1. A liquid laundry detergent formulation comprising:

a liquid carrier;

a cleaning surfactant; and

a cleaning enhancer, wherein the cleaning enhancer has formula (I)

Wherein b is 2 to 4; wherein x is 0 to 2; wherein each R is independently selected from hydrogen, C _1-22 Alkyl groups and-CH ₂ C(＝O)R ¹ A group; wherein each R is ¹ Independently of the formula (II)

Wherein represents the point of attachment to formula (I); wherein R is ² Selected from hydrogen and C _1-22 An alkyl group;

wherein each R is ³ And R is ⁴ Independently selected from hydrogen and C _1-2 An alkyl group, provided that in each subunit a R ⁸ And R is ⁹ At least one of which is hydrogen; and wherein a is 0 to 30.

2. The liquid laundry detergent formulation according to claim 1, wherein the liquid laundry detergent formulation comprises

25 wt% to 97.9 wt% of the liquid carrier, based on the weight of the liquid laundry detergent formulation;

2 to 60 wt% of the cleaning surfactant, based on the weight of the liquid laundry detergent formulation; and

from 0.1 wt% to 15 wt% of the cleaning enhancer, based on the weight of the liquid laundry detergent formulation.

3. The liquid laundry detergent formulation according to claim 2, wherein the liquid carrier comprises water.

4. A liquid laundry detergent formulation according to claim 3 wherein a is from 2 to 30 in the presence of an average of from 70 to 100mol% of the formula (II) in the cleaning enhancer.

5. A method according to claim 3Wherein 70mol% to 100mol% of said R in said cleaning enhancer of formula (II) ¹ The radicals are of the formula (IIa)

R ⁵ —O—[CH ₂ CH(R ⁶ )O] _y —*(IIa)

Wherein represents the point of attachment to formula (I); wherein R is ⁵ Selected from hydrogen and C _1-22 An alkyl group;

wherein each R is ⁶ Independently selected from hydrogen and C _1-2 An alkyl group; and wherein y is 2 to 30.

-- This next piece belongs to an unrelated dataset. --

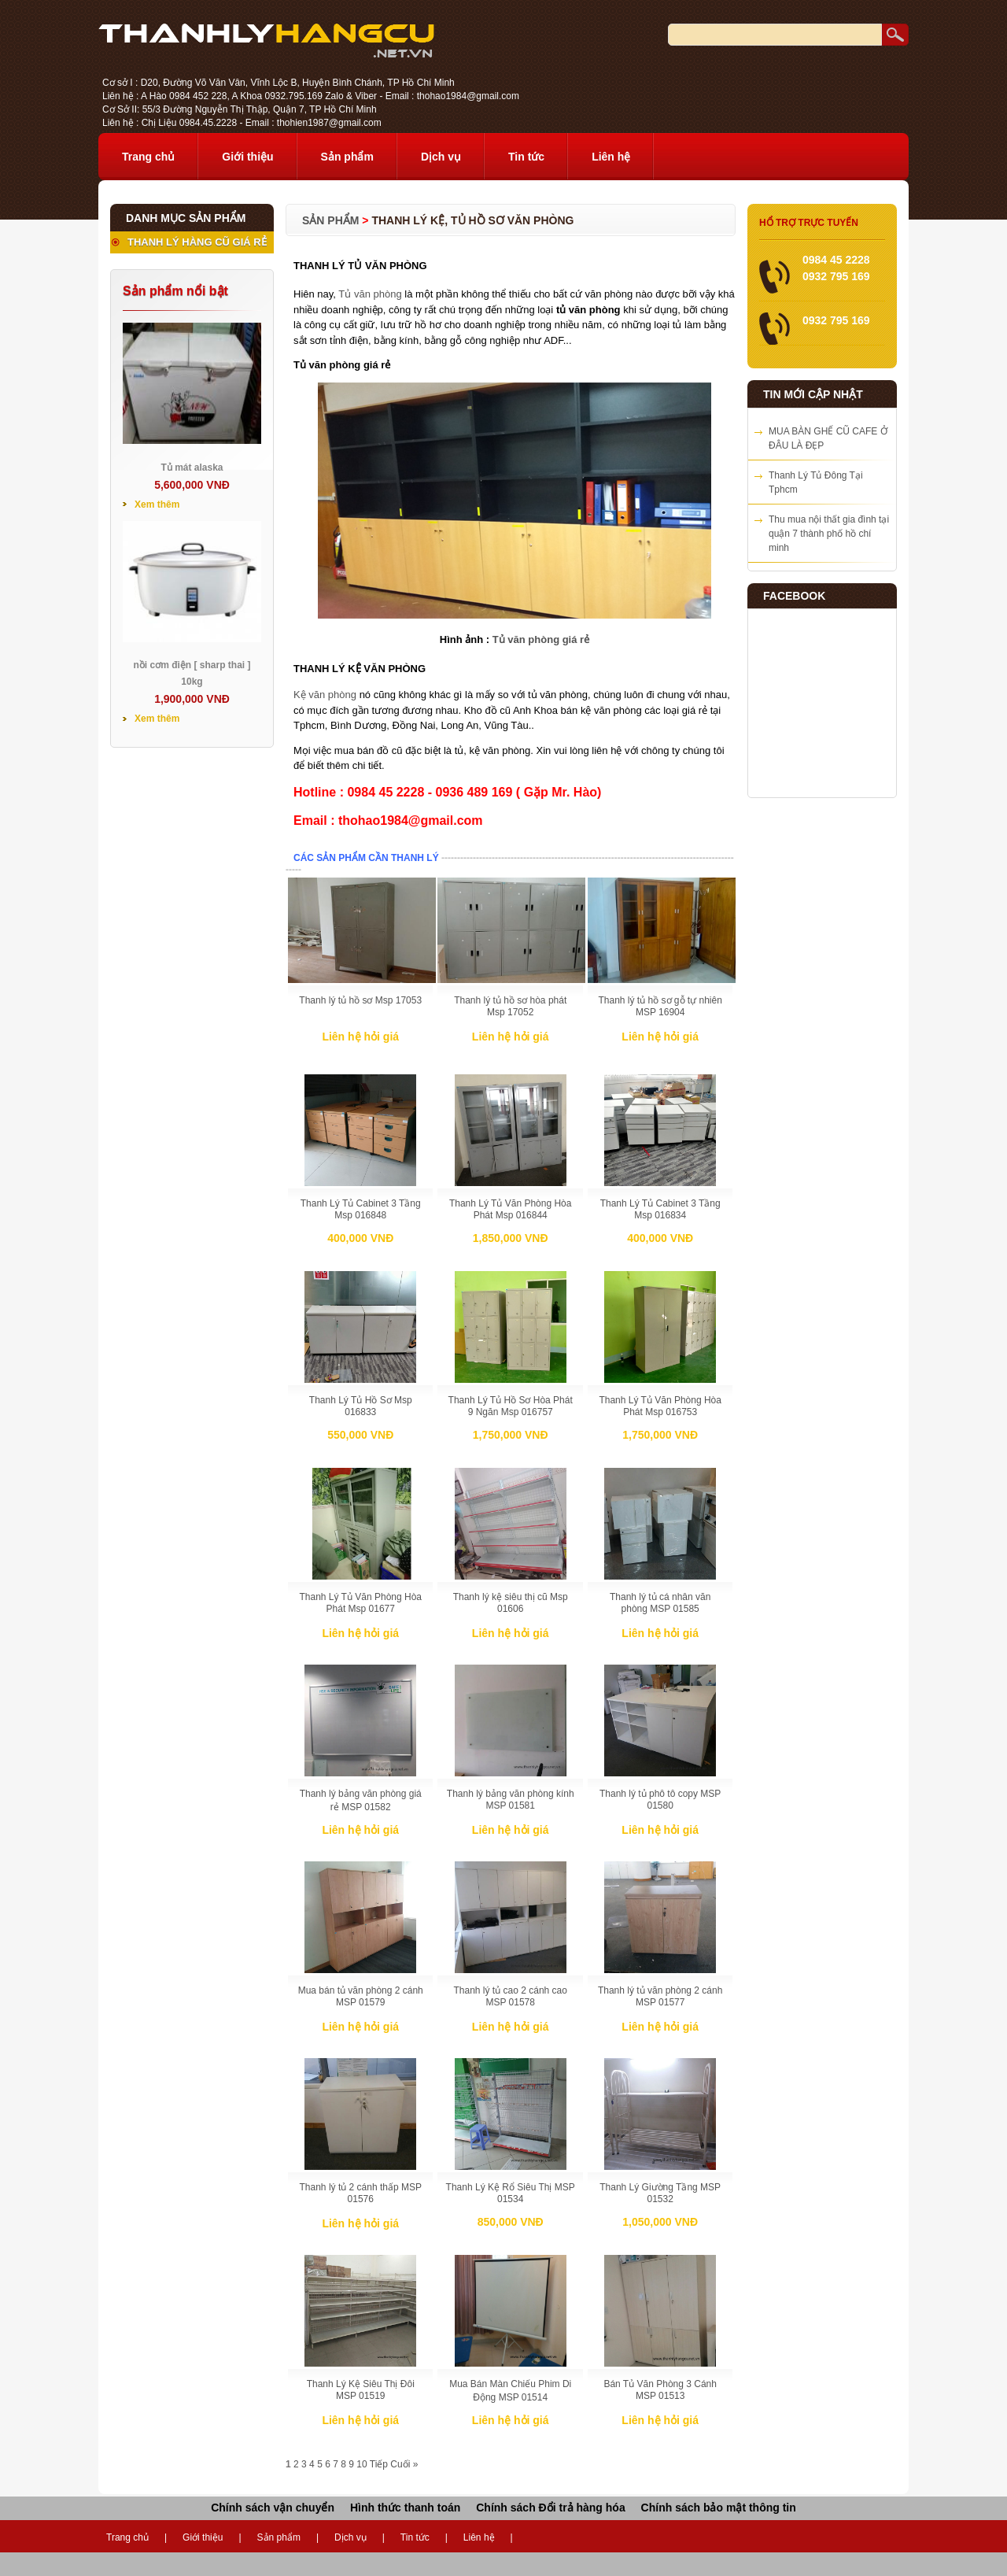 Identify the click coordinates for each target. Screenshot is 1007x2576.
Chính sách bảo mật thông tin (718, 2507)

6. A liquid laundry detergent formulation according to claim 3 wherein 70 to 100mol% of the R in the cleaning enhancer of formula (II) ¹ The radicals being of the formula (IIb)

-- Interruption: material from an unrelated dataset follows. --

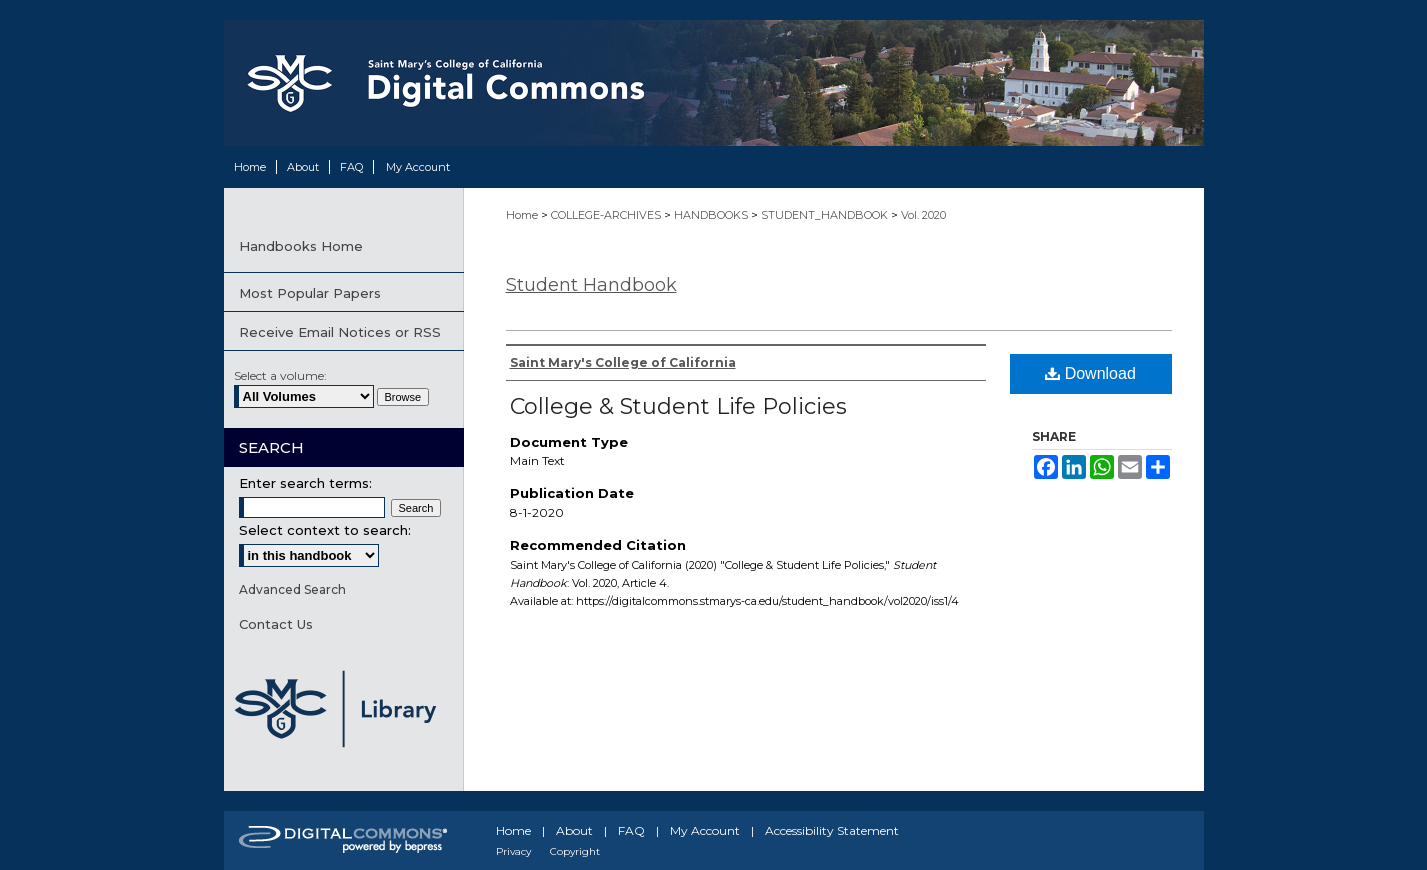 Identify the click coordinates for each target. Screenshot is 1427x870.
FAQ (631, 830)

R ⁷ —O—(EO) _h —(PO) _i —(EO) _j —*(IIb)

Wherein represents the point of attachment to formula (I); wherein R is ⁷ Selected from hydrogen and C _1-12 An alkyl group;

wherein EO is an ethylene oxide group; wherein PO is a propylene oxide group; wherein h is 0 to 30; wherein i is 0 to 30; wherein j is 0 and 30; and wherein h+i+j is 2 to 30.

7. The liquid laundry detergent formulation according to claim 6, wherein b is 2, and wherein x is 1.

8. The liquid laundry detergent formulation according to claim 7, wherein R is a methyl group.

9. The liquid laundry detergent formulation according to claim 8, wherein R ⁷ Is C _1-4 An alkyl group; wherein h is 0 to 1; wherein i is 2 to 5; and j is 2 to 6.

10. A method of laundering a fabric article, the method comprising:

providing a stained fabric article;

providing a liquid laundry detergent formulation according to claim 1;

providing washing water; and

the wash water and the liquid laundry detergent formulation are applied to the stained fabric to provide a cleaned fabric article.